Busting myths about muslims : The Tribune India

Join Whatsapp Channel

Book Review: Islam is Good: Muslims should follow it by Sanjiv Bhatla.

Busting myths about muslims

It is risky to expound on Islam at a time when the ruling arrangement is consciously engaged in politically marginalising the Muslim community.

Busting myths about muslims

Aiding the have-nots: Poor labourers sit outside a restaurant in Chandni Chowk, Old Delhi, waiting for food. Zakat or charity is one of the five tenets of Islam Photo: Mukesh Aggarwal



Sandeep Dikshit

It is risky to expound on Islam at a time when the ruling arrangement is consciously engaged in politically marginalising the Muslim community. Sanjiv Bhatla, after lukewarm turns at poetry and fiction writing, is not just made of sterner stuff but seems to have imbibed his Islam well. Only a person who takes a deep draught of any philosophy — from Marxism to Zoroastrian — can feel confident of appreciating its original message. And only a person convinced about the message from that philosophy ventures to explore its larger implications and limitations. Bhatla attempts both which explains his clarity about Islam and the need for its adherents to follow its holy book, the Koran.

Indians are no strangers to different strands of religions that have made the region their home and adapted to its customs and traditions. They also know there is no monolithic religion despite near-continuous attempts by zealots of various faiths to mould the rest in line with their personnel vision of a particular religion. A philosophy takes a generation of scholarship to grasp. The task is beyond this book and its author.
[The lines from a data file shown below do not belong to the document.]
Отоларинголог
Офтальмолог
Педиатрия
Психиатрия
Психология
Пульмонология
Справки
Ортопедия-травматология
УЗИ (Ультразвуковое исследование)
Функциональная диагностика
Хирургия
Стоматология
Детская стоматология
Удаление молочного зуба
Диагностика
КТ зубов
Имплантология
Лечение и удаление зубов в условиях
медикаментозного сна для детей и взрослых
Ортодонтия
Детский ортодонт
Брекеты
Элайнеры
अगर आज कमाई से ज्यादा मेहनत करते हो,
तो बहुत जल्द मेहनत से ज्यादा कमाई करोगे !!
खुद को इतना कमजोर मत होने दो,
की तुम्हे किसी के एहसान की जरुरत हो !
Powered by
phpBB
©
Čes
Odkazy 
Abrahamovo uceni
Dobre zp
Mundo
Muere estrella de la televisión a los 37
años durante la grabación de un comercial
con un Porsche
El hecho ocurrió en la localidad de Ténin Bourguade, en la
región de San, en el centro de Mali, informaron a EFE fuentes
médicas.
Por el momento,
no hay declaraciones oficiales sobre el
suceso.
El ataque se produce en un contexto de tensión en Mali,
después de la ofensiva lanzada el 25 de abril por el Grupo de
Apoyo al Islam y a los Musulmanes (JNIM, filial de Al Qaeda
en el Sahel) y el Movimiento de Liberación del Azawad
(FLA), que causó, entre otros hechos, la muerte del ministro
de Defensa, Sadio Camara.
There is a wealth of brilliant reads on Islam in, perhaps, every language. Instead, this one excels at busting many myths and misconceptions.

As Bhatla begins to trace the beginnings of Islam, it becomes clear how a near-pristine faith developed its many offshoots. It is the frailty of the leaders who followed Muhammad and the four “rightly guided” caliphs and their desire to shun consultative arrangements to elect the fifth caliph that brought about a schism today known as the Shia-Sunni divide. 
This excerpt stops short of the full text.